This industry initiative worked through the proven processes of X/Open Company to develop a set of specifications by broad industry consensus, supported by a testing and branding program, that would deliver commonality across multiple implementations of UNIX systems. The early specification (known then as Spec 1170), took into account the interfaces utilized by the most widely used UNIX system applications to ensure historical application compatibility. This Single UNIX Specification now defines products that are called UNIX, and is backed by the X/Open branding program.

So What's New?

Previously the UNIX operating system has been a product with four elements (Figure 1); the specification (e.g. SVID) , the technology (e.g. SVR4), the registered trade mark (UNIX), and the product (e.g. UNIXWare).


Figure 1

With the Single UNIX Specification, there is now a single, open, consensus specification that defines a product.
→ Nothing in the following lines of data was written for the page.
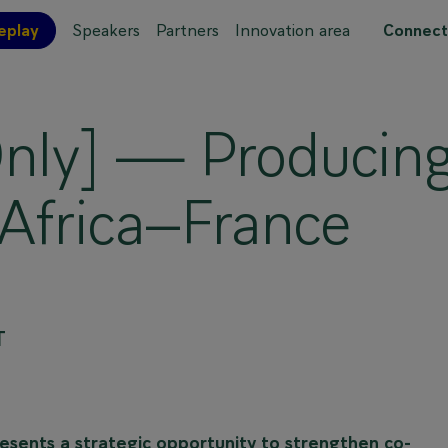
eplay
Speakers
Partners
Innovation area
Connect
 site map
 Only] — Producin
Africa–France
T
resents a strategic opportunity to strengthen co-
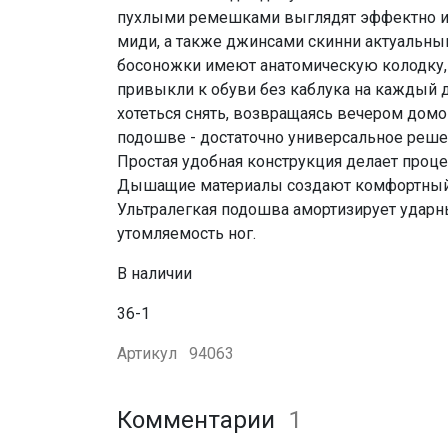
пухлыми ремешками выглядят эффектно и
миди, а также джинсами скинни актуальным
босоножки имеют анатомическую колодку,
привыкли к обуви без каблука на каждый д
хотеться снять, возвращаясь вечером дом
подошве - достаточно универсальное реше
Простая удобная конструкция делает проце
Дышащие материалы создают комфортный 
Ультралегкая подошва амортизирует ударны
утомляемость ног.
В наличии
36-1
Артикул
94063
Комментарии
1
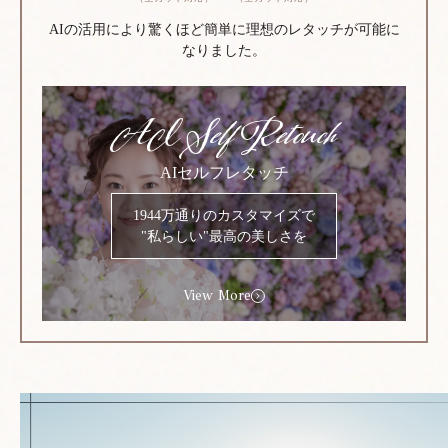
AIの活用により驚くほど簡単に理想のレタッチが可能に
なりました。
AI Self Retouch
AIセルフレタッチ
1944万通りのカスタマイズで
"私らしい"最高の美しさを
View More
There is also a mark, or brand, that is used to identify those products that conform to the Single UNIX specification. Both the specification and the trade mark are now managed and held in trust for the industry by X/Open Company.
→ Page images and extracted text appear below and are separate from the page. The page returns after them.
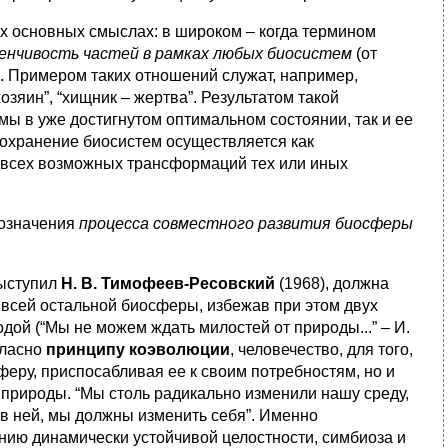
х основных смыслах: в широком – когда термином
менчивость частей в рамках любых биосистем
(от
). Примером таких отношений служат, например,
зяин”, “хищник – жертва”. Результатом такой
ы в уже достигнутом оптимальном состоянии, так и ее
охранение биосистем осуществляется как
з всех возможных трансформаций тех или иных
бозначения
процесса совместного развития биосферы
выступил
Н. В. Тимофеев-Ресовский
(1968), должна
всей остальной биосферы, избежав при этом двух
дой (“Мы не можем ждать милостей от природы...” – И.
гласно
принципу коэволюции
, человечество, для того,
феру, приспосабливая ее к своим потребностям, но и
природы. “Мы столь радикально изменили нашу среду,
ь в ней, мы должны изменить себя”. Именно
нию динамически устойчивой целостности, симбиоза и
There will be many competing products, all implemented against the Single UNIX Specification, ensuring competition and vendor choice. There will be a limited number of technology suppliers, which vendors can licence and build their own product, all of them implementing the Single UNIX Specification. Buyers can expect each of these products to carry the X/Open UNIX brand as an guarantee of conformance to the specification and that the vendor stands behind a quality product.

UNIX is now no longer just the operating system product from AT&T (later, Novell), documented by the System V Interface Definition (SVID), controlled and licensed from a single point. Neither is it a collection of slightly different products from different vendors, each extended in slightly different ways. The UNIX specification has been separated from its licensed source-code product, and "UNIX'' has become a single stable specification to be used to develop portable applications that run on systems conforming to the Single UNIX Specification

Portability is ensured because the single set of APIs is supported on all branded products. Customers benefit from flexibility and freedom of choice because they are now able to build large scale systems using 'best of breed' products.

Work on defining and agreeing the exact content of the Single UNIX Specification began towards the end of 1993 and was completed in the third quarter of 1994. In parallel with this activity, X/Open Company extended its branding program to include UNIX system products that meet the specification and conformance requirements. In joining the program and branding its products a vendor warrants and represents that any branded product: conforms to the specification; will continue to conform to the specification; and if there is a non-conformance it will be rectified in an agreed time.

To support the branding program, X/Open has developed a comprehensive set of software test tools. These test suites are used by the vendor to help ensure that the vendor has the confidence to stand behind the guarantee that they give when branding their products.